O álbum foi gravado ao longo do ano passado, nos estúdios da ACid Records, em sistema totalmente analógico, e conta com 13 faixas, sendo 12 canções inéditas, entre elas “Rock rural”, composta por Cid na década de 1960, que foi gravada ao vivo no Campo Pequeno, em Lisboa, e uma versão de “Don´t wanna miss a thing”, dos Aerosmith.

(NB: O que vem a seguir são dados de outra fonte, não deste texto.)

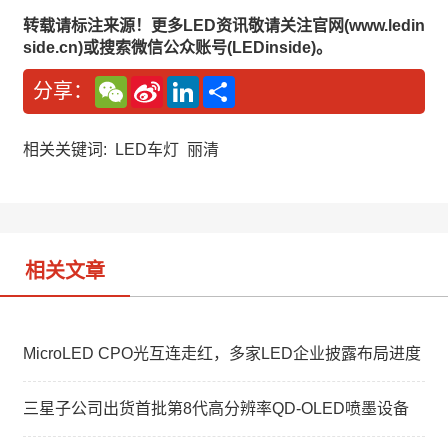
转载请标注来源！更多LED资讯敬请关注官网(www.ledin
side.cn)或搜索微信公众账号(LEDinside)。
W
S
L
分
分享：
e
i
i
享
C
n
n
h
a
k
a
W
e
相关关键词:
LED车灯
丽清
t
e
d
i
I
b
n
o
相关文章
MicroLED CPO光互连走红，多家LED企业披露布局进度
三星子公司出货首批第8代高分辨率QD-OLED喷墨设备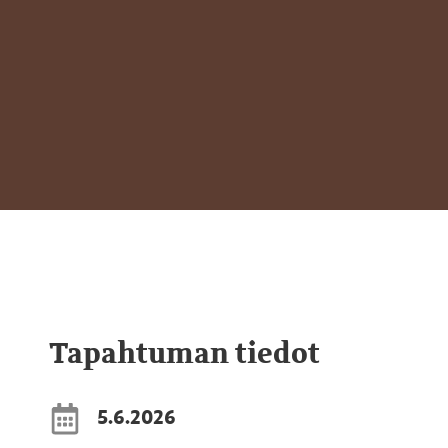
Tapahtuman tiedot
5.6.2026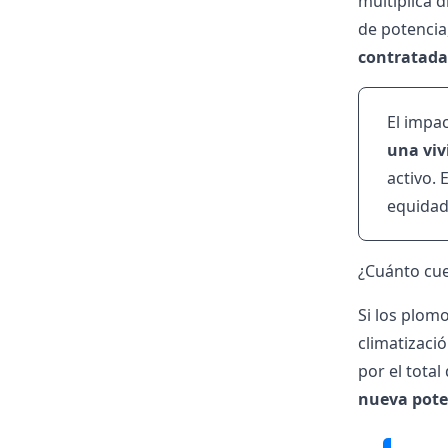
multiplica 
de potencia
contratada
El impac
una viv
activo.
equidad 
¿Cuánto cue
Si los plom
climatizació
por el total
nueva pote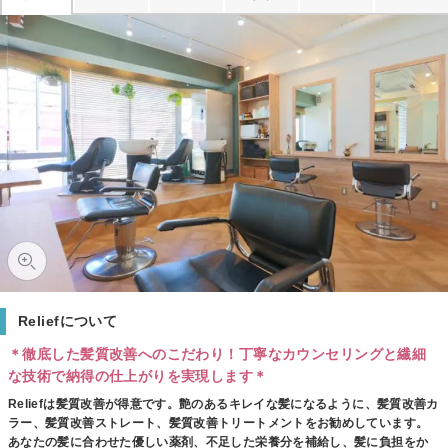
Reliefについて
＊徹底した髪質改善へのこだわり！丁寧なカウンセリングと繊細
な技術で納得の仕上がりを実現します＊
Reliefは髪質改善が得意です。艶のあるキレイな髪になるように、髪質改善カ
ラー、髪質改善ストレート、髪質改善トリートメントをお勧めしています。
あなたの髪に合わせた優しい薬剤、不足した栄養分を補給し、髪に負担をか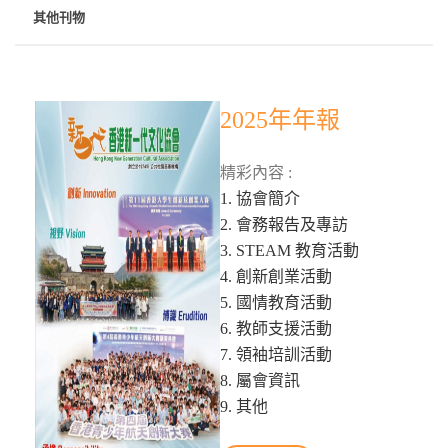
其他刊物
2025年年報
精彩內容 :
1. 協會簡介
2. 會務報告及專訪
3. STEAM 教育活動
4. 創新創業活動
5. 國情教育活動
6. 教師支援活動
7. 領袖培訓活動
8. 屬會資訊
9. 其他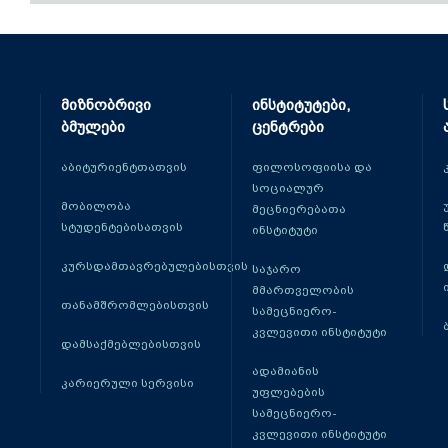
მიზნობრივი
ინსტიტუტები,
ბმულები
ცენტრები
აბიტურიენტთათვის
ფილოსოფიისა და
სოციალურ
მობილობა
მეცნიერებათა
სტუდენტებისათვის
ინსტიტუტი
კურსდამთავრებულებისთვის
საჯარო
მმართველობის
თანამშრომლებისთვის
სამეცნიერო-
კვლევითი ინსტიტუტი
დამსაქმებლებისთვის
ადამიანის
კარიერული სერვისი
უფლებების
სამეცნიერო-
კვლევითი ინსტიტუტი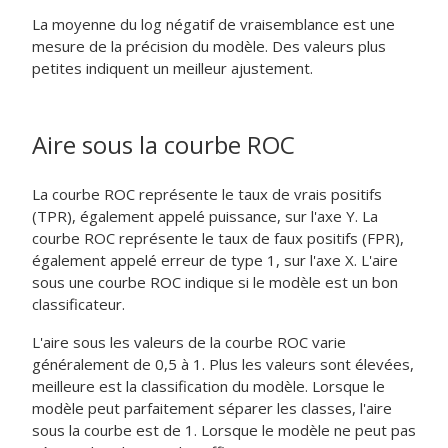
La moyenne du log négatif de vraisemblance est une
mesure de la précision du modèle. Des valeurs plus
petites indiquent un meilleur ajustement.
Aire sous la courbe ROC
La courbe ROC représente le taux de vrais positifs
(TPR), également appelé puissance, sur l'axe Y. La
courbe ROC représente le taux de faux positifs (FPR),
également appelé erreur de type 1, sur l'axe X. L'aire
sous une courbe ROC indique si le modèle est un bon
classificateur.
L'aire sous les valeurs de la courbe ROC varie
généralement de 0,5 à 1. Plus les valeurs sont élevées,
meilleure est la classification du modèle. Lorsque le
modèle peut parfaitement séparer les classes, l'aire
sous la courbe est de 1. Lorsque le modèle ne peut pas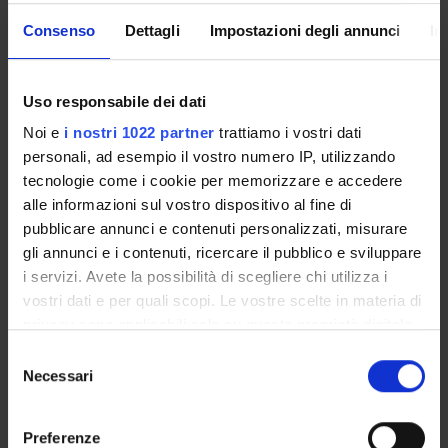
(Show/Hide)
Consenso
Dettagli
Impostazioni degli annunci
In
|Programma 2002/2003 (html, it, 6 KB, 30/10/02)
(Show/Hide)
Uso responsabile dei dati
Noi e
i nostri 1022 partner
trattiamo i vostri dati
personali, ad esempio il vostro numero IP, utilizzando
tecnologie come i cookie per memorizzare e accedere
alle informazioni sul vostro dispositivo al fine di
pubblicare annunci e contenuti personalizzati, misurare
Courses
gli annunci e i contenuti, ricercare il pubblico e sviluppare
Academic Calendar
i servizi. Avete la possibilità di scegliere chi utilizza i
Didactic plan and student's guide
vostri dati e per quali scopi. Le vostre scelte in materia di
Lesson timetable
privacy sono applicabili solo su questa proprietà digitale
Exam calendar
in cui avete effettuato le vostre scelte. È possibile
Selezione
modificare o revocare il proprio consenso in qualsiasi
Notices
Necessari
del
momento dalla Dichiarazione sui cookie o facendo clic
Thesis and internship proposals
consenso
sull'icona di attivazione della privacy.
Governing bodies
Preferenze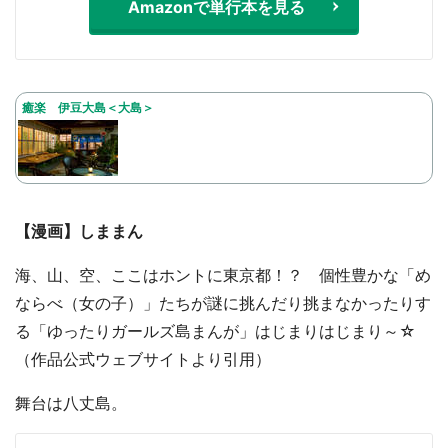
Amazonで単行本を見る
癒楽 伊豆大島＜大島＞
【漫画】しままん
海、山、空、ここはホントに東京都！？ 個性豊かな「め
ならべ（女の子）」たちが謎に挑んだり挑まなかったりす
る「ゆったりガールズ島まんが」はじまりはじまり～☆
（作品公式ウェブサイトより引用）
舞台は八丈島。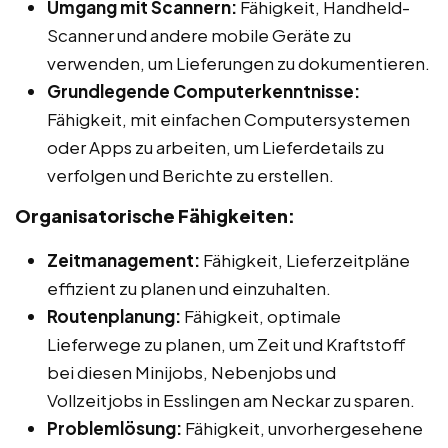
Umgang mit Scannern:
Fähigkeit, Handheld-
Scanner und andere mobile Geräte zu
verwenden, um Lieferungen zu dokumentieren.
Grundlegende Computerkenntnisse:
Fähigkeit, mit einfachen Computersystemen
oder Apps zu arbeiten, um Lieferdetails zu
verfolgen und Berichte zu erstellen.
Organisatorische Fähigkeiten:
Zeitmanagement:
Fähigkeit, Lieferzeitpläne
effizient zu planen und einzuhalten.
Routenplanung:
Fähigkeit, optimale
Lieferwege zu planen, um Zeit und Kraftstoff
bei diesen Minijobs, Nebenjobs und
Vollzeitjobs in Esslingen am Neckar zu sparen.
Problemlösung:
Fähigkeit, unvorhergesehene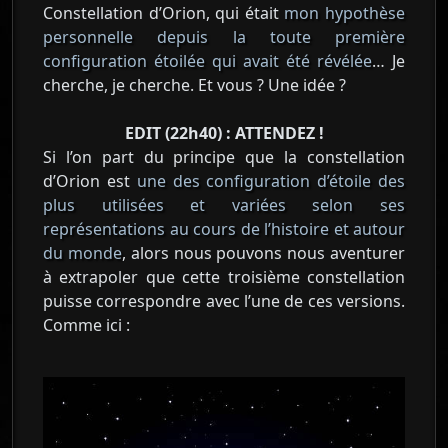
Constellation d’Orion, qui était
mon hypothèse
personnelle depuis la toute première
configuration étoilée qui avait été révélée
… Je
cherche, je cherche. Et vous ? Une idée ?
EDIT (22h40) : ATTENDEZ !
Si l’on part du principe que la constellation
d’Orion est
une des configuration d’étoile des
plus utilisées et variées selon ses
représentations au cours de l’histoire et autour
du monde
, alors nous pouvons nous aventurer
à extrapoler que cette troisième constellation
puisse correspondre avec l’une de ces versions.
Comme ici :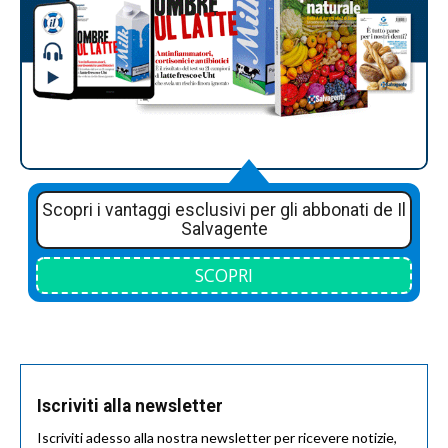
Scopri i vantaggi esclusivi per gli abbonati de Il
Salvagente
SCOPRI
Iscriviti alla newsletter
Iscriviti adesso alla nostra newsletter per ricevere notizie,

Das 13 canções, “De mentirosos está o mundo cheio” é a que José Cid mais gosta, e duas outras, que qualificou como “mais ligeiras”, são “O andar de Marilyn”, uma homenagem à atriz norte-americana que “enlouqueceu” a geração do músico no filme “Cataratas do Niagara” e, de “cariz autobiográfico”, a que dá título ao álbum, “Menino-prodígio”. Neste tema Cid afirma: “O menino-prodígio morreu!/ E o seu epitáfio sou eu…”.

À Lusa o músico explicou: “’Menino-prodígio’ é um termo que fui gerindo ao longo da minha existência, era uma coisa que me chamavam os amigos dos meus pais, quando era pequeno, e eu não percebia. Eu, aos três, quatro anos, já cantava e tocava piano”.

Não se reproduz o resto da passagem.